In chemistry, combustion is classified as an exothermic redox reaction process where bonds break and form again in exchange for flame. The equation is simple: fuel plus oxygen releases energy and enters a state of ignition.

Science tells us that for combustion to continue, three things must be present: fuel, oxygen, and heat.

I think the same goes for us humans.

Some of us were born as highly reactive substances—unstable compounds disguised as people. Our hearts store kindling beneath ribcages. Our thoughts gather like gas vapors, invisible yet volatile.

A single unexpected memory that crosses the mind becomes a catalyst.

The body responds the only way it knows how: it releases cortisol like gasoline, adrenaline like sparks. The pulse quickens. The breath shortens. The world narrows. And somewhere inside you, a voice decays. One word, one sound, one familiar place—and suddenly, we are on fire again.

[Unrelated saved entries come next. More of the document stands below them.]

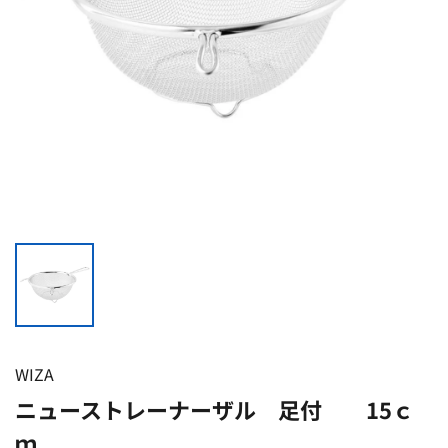
WIZA
ニューストレーナーザル 足付 15ｃ
ｍ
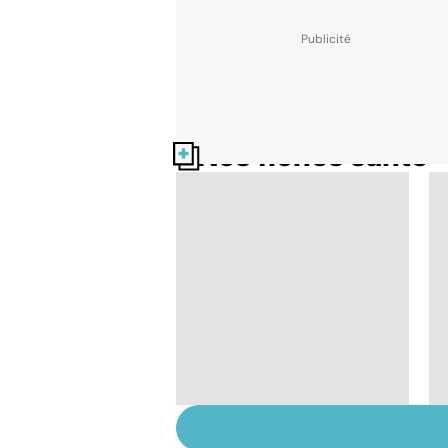
Nos fiches santé
Faire du sport à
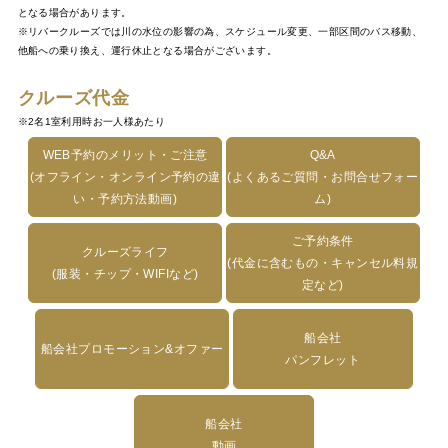
となる場合があります。
※リバークルーズでは川の水位の影響の為、スケジュール変更、一部区間のバス移動、
他船への乗り換え、運行休止となる場合がございます。
クルーズ代金
※2名1室利用時お一人様あたり
WEB予約のメリット・ご注意
Q&A
(オフライン・オンライン予約の違
(よくあるご質問・お問合せフォー
い・予約方法動画)
ム)
ご予約条件
クルーズライフ
(代金に含むもの・キャンセル料規
(服装・チップ・WIFIなど)
定など)
船会社
船会社プロモーション&オファー
パンフレット
船会社
動画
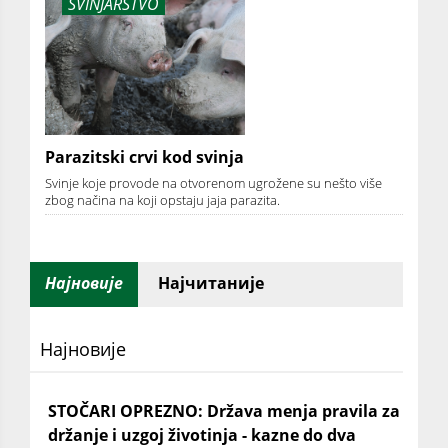
SVINJARSTVO
Parazitski crvi kod svinja
Svinje koje provode na otvorenom ugrožene su nešto više
zbog načina na koji opstaju jaja parazita.
Најновије
Најчитаније
Најновије
STOČARI OPREZNO: Država menja pravila za
držanje i uzgoj životinja - kazne do dva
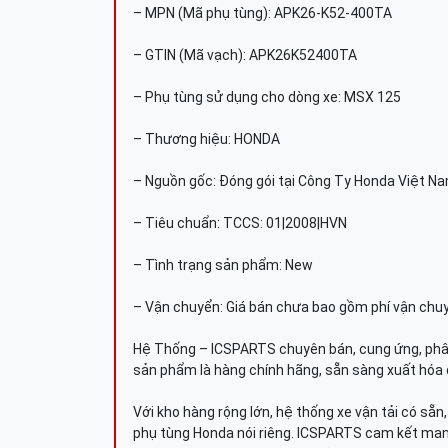
– MPN (Mã phụ tùng): APK26-K52-400TA
– GTIN (Mã vạch): APK26K52400TA
– Phụ tùng sử dụng cho dòng xe: MSX 125
– Thương hiệu: HONDA
– Nguồn gốc: Đóng gói tại Công Ty Honda Việt N
– Tiêu chuẩn: TCCS: 01|2008|HVN
– Tình trạng sản phẩm: New
– Vận chuyển: Giá bán chưa bao gồm phí vận chu
Hệ Thống – ICSPARTS chuyên bán, cung ứng, phâ
sản phẩm là hàng chính hãng, sẵn sàng xuất hóa 
Với kho hàng rộng lớn, hệ thống xe vận tải có sẵ
phụ tùng Honda nói riêng. ICSPARTS cam kết man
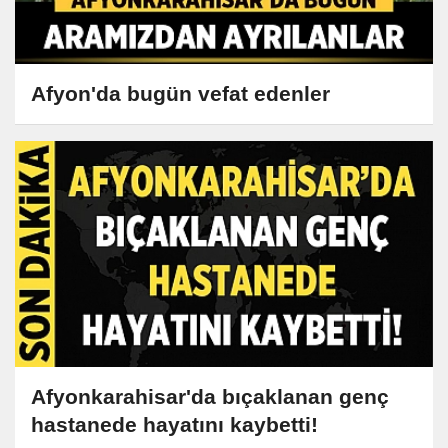
Afyon'da bugün vefat edenler
Afyonkarahisar'da bıçaklanan genç
hastanede hayatını kaybetti!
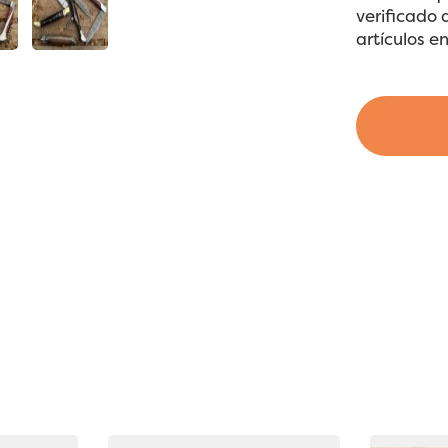
verificado 
artículos en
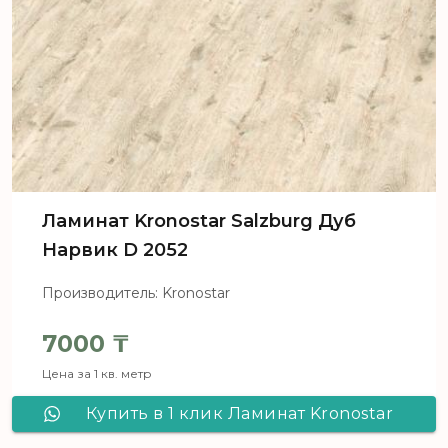
Ламинат Kronostar Salzburg Дуб
Нарвик D 2052
Производитель: Kronostar
7000
₸
Цена за 1 кв. метр
Купить в 1 клик Ламинат Kronostar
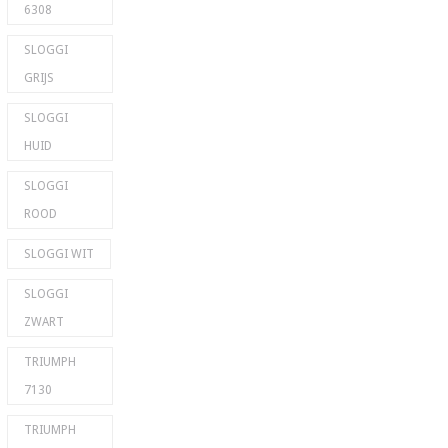
6308
SLOGGI
GRIJS
SLOGGI
HUID
SLOGGI
ROOD
SLOGGI WIT
SLOGGI
ZWART
TRIUMPH
7130
TRIUMPH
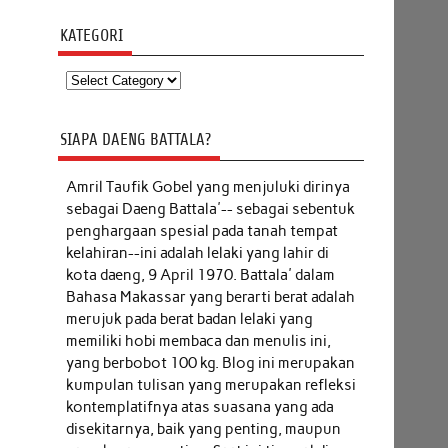
KATEGORI
Kategori
SIAPA DAENG BATTALA?
Amril Taufik Gobel
yang menjuluki dirinya
sebagai Daeng Battala'-- sebagai sebentuk
penghargaan spesial pada tanah tempat
kelahiran--ini adalah lelaki yang lahir di
kota daeng, 9 April 1970. Battala' dalam
Bahasa Makassar yang berarti berat adalah
merujuk pada berat badan lelaki yang
memiliki hobi membaca dan menulis ini,
yang berbobot 100 kg. Blog ini merupakan
kumpulan tulisan yang merupakan refleksi
kontemplatifnya atas suasana yang ada
disekitarnya, baik yang penting, maupun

But reconsider; fire is not inherently an enemy.

After all, it was fire that turned raw meat into nourishment. Fire shaped iron into tools. It was fire that lifted rockets beyond the atmosphere. Even the stars above us—our ancient guardians—are colossal furnaces, spending their entire existence in nuclear combustion just to shine.

Even supernovae, which have the loudest deaths in the universe, do not vanish into nothing. They scatter gold, iron, and oxygen, leaving behind the elements necessary for life.

So why do we hate ourselves when we blaze?

Perhaps it is not the art of extinguishing fire, but of learning how to burn without turning to ash. So no, you are not a failure for burning too quickly. You are not weak for flickering.

You are matter undergoing reaction.

You are fire learning restraint.

You are living proof that combustion is not just destruction.